Alla fascia costiera di salici segue un bosco, intervallato a tratti di canneto, di farnia e di frassino, con esemplari a volte centenari, che testimoniano passate variazioni del livello dell’acqua e che sono di estremo interesse dal punto di vista della storia, della storia della vegetazione e del clima. Il tutto costituisce un esempio di frammento di bosco planiziario paludoso, quale quello che rivestiva un tempo gran parte della Pianura Padana, oggi purtroppo ridotto a rarissimi relitti. Si tratta di paesaggio di altissimo interesse naturalistico. Il lago di Viverone era già famoso nel secolo scorso per l’abbondanza della fauna che ne popolava le acque.

Dopo la costituzione, a partire dal 1970, di un’oasi di protezione faunistica, il lago è tornato via via ad arricchirsi di specie acquatiche interessanti sia per la diversità delle stesse che per l’entità delle popolazioni presenti. Il lago di Viverone infatti, con le adiacenti aree palustri, rappresenta un complesso di estremo interesse ornitologico, di importanza internazionale. Ogni anno migliaia di uccelli acquatici o legati all’acqua, sostano sulle sue acque e nidificano sulle sue sponde. Dall’autunno alla primavera è possibile osservare una concentrazione di uccelli come in ben pochi altri luoghi in Italia. Tra essi, gli anatidi sono il gruppo largamente dominante, soprattutto i germani reali. Tra le altre specie più numerose, in periodo invernale, vi sono lo svasso maggiore, la folaga ed il gabbiano comune. L’importanza di questo ambiente lacustre non è limitata al periodo dello svernamento o dei passi migratori perché le zone lacustri confinanti, uniche nel loro genere in tutto il Piemonte, costituiscono anche luogo di nidificazione di specie di uccelli ormai molto rare nella regione come il tarabuso; oppure di specie rapaci come il nibbio bruno.
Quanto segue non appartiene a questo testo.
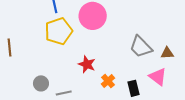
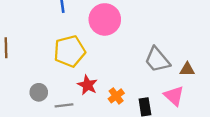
yellow pentagon: (59, 31) -> (70, 51), moved
red star: (87, 64) -> (87, 85), moved

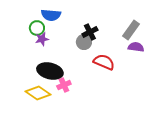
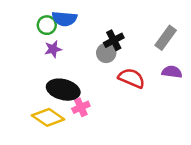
green circle: (37, 28) -> (47, 25), moved
purple semicircle: (136, 47) -> (172, 72), moved

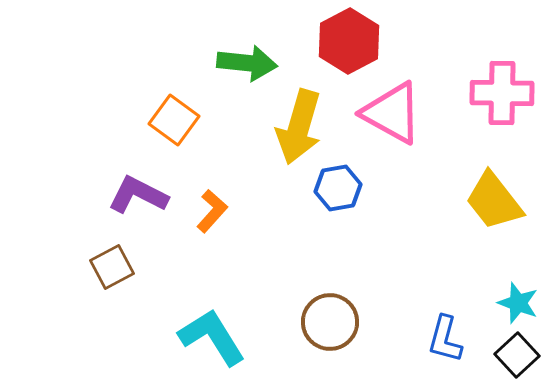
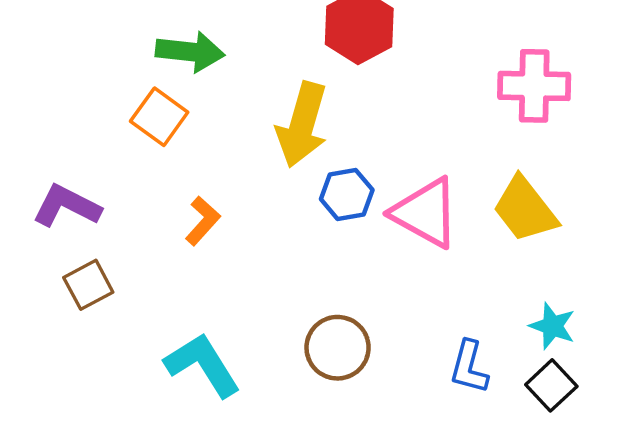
green arrow: (247, 63) -> (190, 52), moved
pink triangle: (392, 113) -> (426, 213), moved
purple L-shape: (138, 195) -> (67, 206), moved

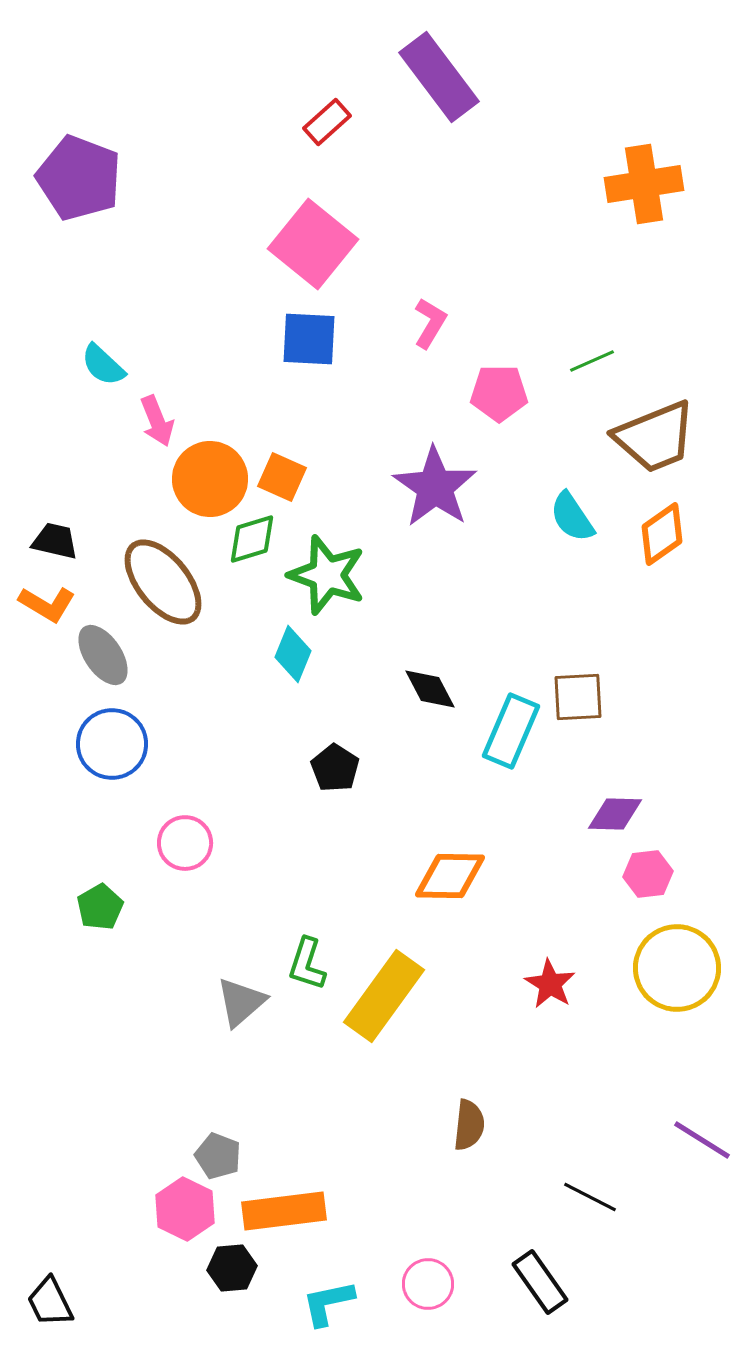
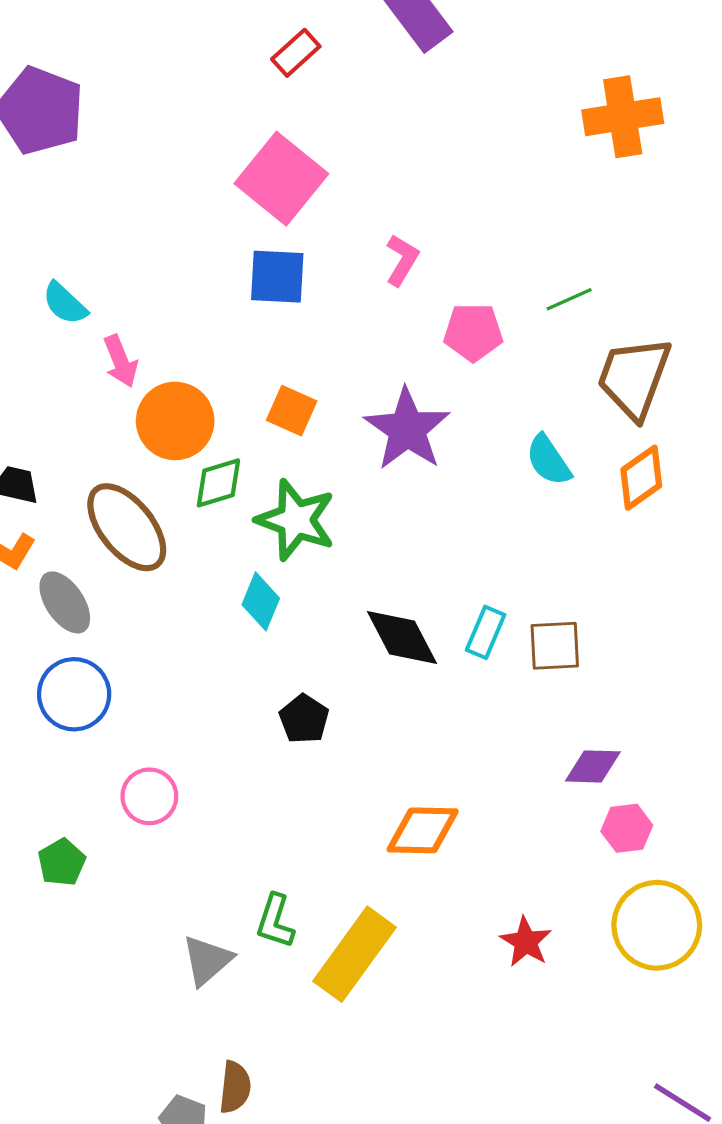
brown trapezoid: (655, 437) -> (634, 378), turned 132
orange square: (282, 477) -> (292, 411), moved
black diamond: (430, 689) -> (402, 638), size x1.4
cyan rectangle: (511, 731) -> (486, 632), moved, size x0.7
brown semicircle: (469, 1125) -> (235, 1087), moved

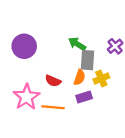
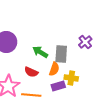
green arrow: (77, 44) -> (40, 52), moved
yellow cross: (101, 79) -> (71, 78), moved, turned 32

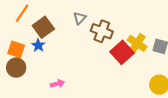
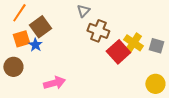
gray triangle: (80, 18) -> (83, 11), moved
orange square: (16, 49) -> (21, 39), moved, turned -36
pink arrow: (57, 84) -> (54, 83), size x1.5

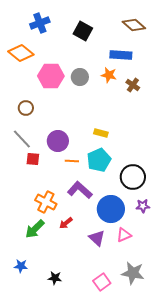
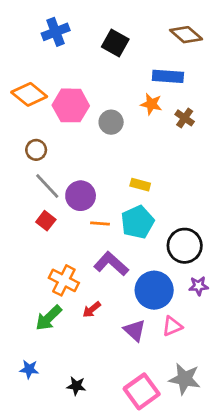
orange diamond: (21, 53) -> (29, 94), moved
gray circle: (80, 77) -> (111, 122), moved
gray line: (22, 139) -> (47, 186), moved
red square: (33, 159) -> (46, 221), turned 32
pink square: (102, 282) -> (142, 391), size x1.4

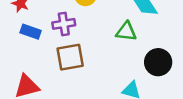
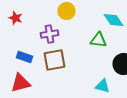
blue rectangle: (31, 32) -> (25, 57), moved

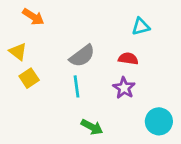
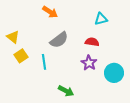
orange arrow: (33, 17) -> (50, 12), moved
cyan line: (77, 86) -> (44, 62), moved
cyan circle: (159, 121) -> (114, 73), moved

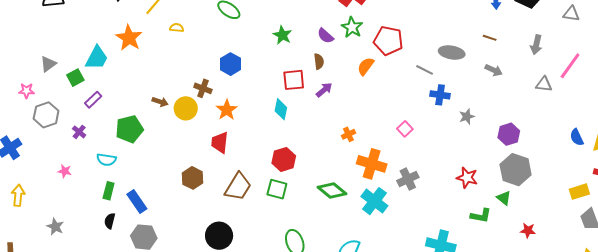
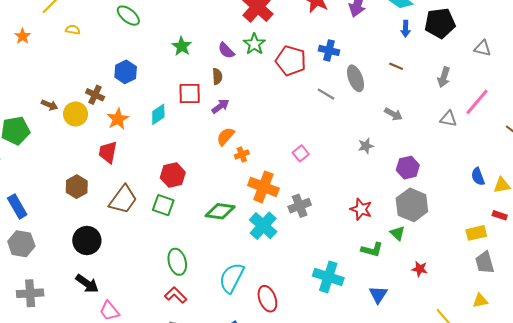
orange star: (129, 38) -> (23, 36), size x0.6
gray ellipse: (452, 53) -> (355, 78), turned 55
orange semicircle: (366, 66) -> (226, 136), moved
gray arrow: (494, 70) -> (393, 114), moved
blue cross: (440, 95) -> (329, 50), moved
cyan diamond: (281, 109) -> (158, 114), moved, turned 40
green diamond: (332, 190) -> (220, 211), turned -36
black circle: (219, 236) -> (87, 240), moved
Si possono osservare anche i cormorani che, appollaiati su posatoi di fortuna, allargano le ali per asciugarle al tiepido sole oppure all’inizio della bella stagione, si può ammirare la “danza d’amore” degli svassi.

La vocazione turistica pluriennale garantisce una offerta ampia, articolata e garantita della ricettività turistica. Quindi, i campeggi (sei direttamente sul lago) che offrono varie possibilità: dalle piazzole per le tende e roulotte, alle aree attrezzate per camper, fino ai bungalow con una capienza media di 4/6 posti letto cadauno. Inoltre, i numerosi e ben curati alberghi (dalle due stelle a salire), anche questi localizzati a fronte o nelle immediate vicinanze delle sponde del lago. Tutti ovviamente offrono anche l’opzione del ristorante. Ristoranti e bar prospicienti proprio il campo di regata garantiscono le più ampie esigenze di un pubblico anche numeroso. Sono presenti sul territorio anche alcuni agriturismi e “bed e breakfast”.